Task to carry out
Output every entry below exactly, without its pictures.
--- Data to use ---
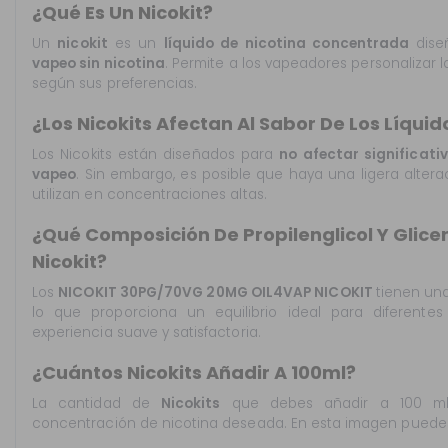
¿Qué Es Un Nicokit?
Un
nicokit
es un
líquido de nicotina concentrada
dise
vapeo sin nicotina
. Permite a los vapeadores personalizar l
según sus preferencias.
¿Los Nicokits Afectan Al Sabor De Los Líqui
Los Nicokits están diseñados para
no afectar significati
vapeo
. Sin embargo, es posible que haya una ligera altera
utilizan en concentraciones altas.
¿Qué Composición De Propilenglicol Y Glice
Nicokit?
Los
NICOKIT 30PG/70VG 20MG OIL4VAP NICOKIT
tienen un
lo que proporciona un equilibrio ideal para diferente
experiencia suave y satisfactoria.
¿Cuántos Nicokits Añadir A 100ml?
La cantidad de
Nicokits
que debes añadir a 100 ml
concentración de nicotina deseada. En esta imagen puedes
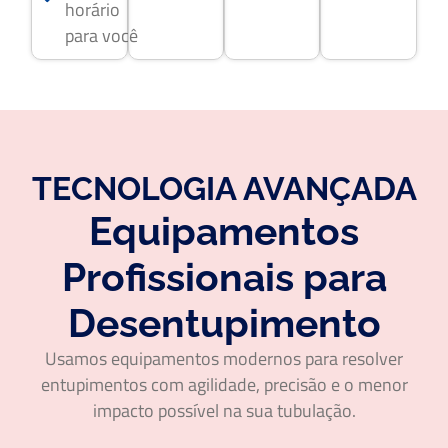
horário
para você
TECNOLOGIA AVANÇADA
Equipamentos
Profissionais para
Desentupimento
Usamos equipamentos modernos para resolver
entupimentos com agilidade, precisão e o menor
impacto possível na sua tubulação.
---
Task answer
¿Qué Es Un Nicokit?
Un
nicokit
es un
líquido de nicotina concentrada
dise
vapeo sin nicotina
. Permite a los vapeadores personalizar l
según sus preferencias.
¿Los Nicokits Afectan Al Sabor De Los Líqui
Los Nicokits están diseñados para
no afectar significati
vapeo
. Sin embargo, es posible que haya una ligera altera
utilizan en concentraciones altas.
¿Qué Composición De Propilenglicol Y Glice
Nicokit?
Los
NICOKIT 30PG/70VG 20MG OIL4VAP NICOKIT
tienen un
lo que proporciona un equilibrio ideal para diferente
experiencia suave y satisfactoria.
¿Cuántos Nicokits Añadir A 100ml?
La cantidad de
Nicokits
que debes añadir a 100 ml
concentración de nicotina deseada. En esta imagen puedes
horário
para você
TECNOLOGIA AVANÇADA
Equipamentos
Profissionais para
Desentupimento
Usamos equipamentos modernos para resolver
entupimentos com agilidade, precisão e o menor
impacto possível na sua tubulação.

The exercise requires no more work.